From the records below, transcribe exactly the lines that begin at the line with "compared to just" and end at the line with "Generative artificial intelligence threatens", both included.

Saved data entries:
*** Block opens ***

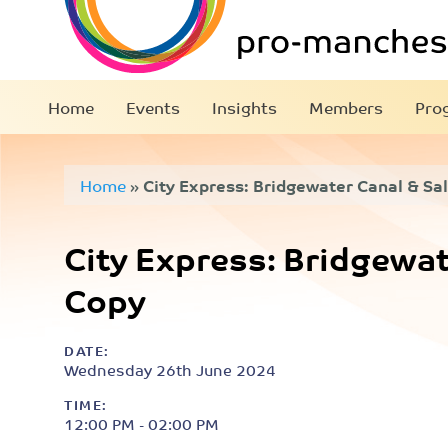
Home
Events
Insights
Members
Pro
Home
»
City Express: Bridgewater Canal & Sal
City Express: Bridgewate
Copy
DATE:
Wednesday 26th June 2024
TIME:
12:00 PM - 02:00 PM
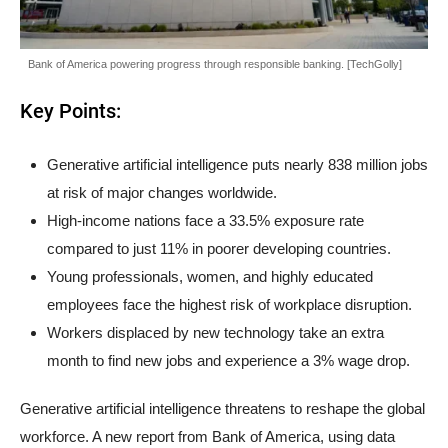
Bank of America powering progress through responsible banking. [TechGolly]
Key Points:
Generative artificial intelligence puts nearly 838 million jobs
at risk of major changes worldwide.
High-income nations face a 33.5% exposure rate
compared to just 11% in poorer developing countries.
Young professionals, women, and highly educated
employees face the highest risk of workplace disruption.
Workers displaced by new technology take an extra
month to find new jobs and experience a 3% wage drop.
Generative artificial intelligence threatens to reshape the global
workforce. A new report from Bank of America, using data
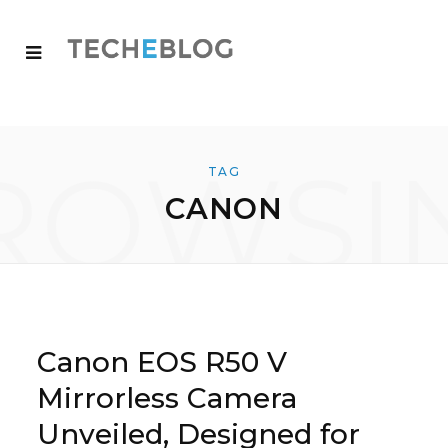
ROWSI
TAG
CANON
Canon EOS R50 V
Mirrorless Camera
Unveiled, Designed for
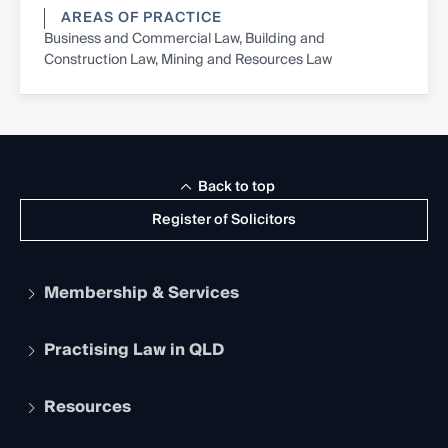
AREAS OF PRACTICE
Business and Commercial Law, Building and
Construction Law, Mining and Resources Law
Back to top
Register of Solicitors
Membership & Services
Practising Law in QLD
Apply to become a member
Student Membership
Services and Benefits
Resources
Legal Practitioner Admission Board
Recognition
Practising Certificate
Early Career Lawyers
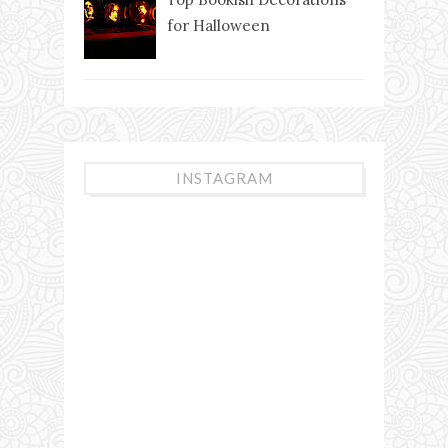
for Halloween
INSTAGRAM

*** Block closes ***

[RESPONSE]
compared to just 11% in poorer developing countries.
Young professionals, women, and highly educated
employees face the highest risk of workplace disruption.
Workers displaced by new technology take an extra
month to find new jobs and experience a 3% wage drop.
Generative artificial intelligence threatens to reshape the global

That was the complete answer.